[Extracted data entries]
Segment Open

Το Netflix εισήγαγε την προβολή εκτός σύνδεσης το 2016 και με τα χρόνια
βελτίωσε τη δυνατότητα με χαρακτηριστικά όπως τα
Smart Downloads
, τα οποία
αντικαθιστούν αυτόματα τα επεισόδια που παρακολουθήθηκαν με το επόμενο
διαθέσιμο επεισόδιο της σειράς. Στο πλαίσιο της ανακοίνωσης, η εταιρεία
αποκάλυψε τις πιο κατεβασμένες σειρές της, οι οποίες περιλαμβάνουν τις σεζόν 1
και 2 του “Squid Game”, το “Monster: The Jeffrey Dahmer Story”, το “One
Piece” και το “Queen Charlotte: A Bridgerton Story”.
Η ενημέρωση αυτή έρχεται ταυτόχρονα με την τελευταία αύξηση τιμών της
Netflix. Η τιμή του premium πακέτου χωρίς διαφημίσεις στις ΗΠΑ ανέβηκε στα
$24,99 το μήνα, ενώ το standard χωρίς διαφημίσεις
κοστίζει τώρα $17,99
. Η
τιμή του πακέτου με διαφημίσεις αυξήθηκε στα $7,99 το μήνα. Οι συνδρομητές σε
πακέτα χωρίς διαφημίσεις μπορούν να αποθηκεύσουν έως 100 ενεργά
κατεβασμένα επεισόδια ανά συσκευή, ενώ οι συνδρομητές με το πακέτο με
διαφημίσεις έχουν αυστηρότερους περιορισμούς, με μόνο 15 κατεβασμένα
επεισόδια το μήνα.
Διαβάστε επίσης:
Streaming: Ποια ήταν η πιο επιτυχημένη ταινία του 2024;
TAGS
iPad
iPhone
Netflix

Segment Closed

Work required
Copy all the lines above that hold the string "χωρίς".

Final answer
Netflix. Η τιμή του premium πακέτου χωρίς διαφημίσεις στις ΗΠΑ ανέβηκε στα
$24,99 το μήνα, ενώ το standard χωρίς διαφημίσεις
πακέτα χωρίς διαφημίσεις μπορούν να αποθηκεύσουν έως 100 ενεργά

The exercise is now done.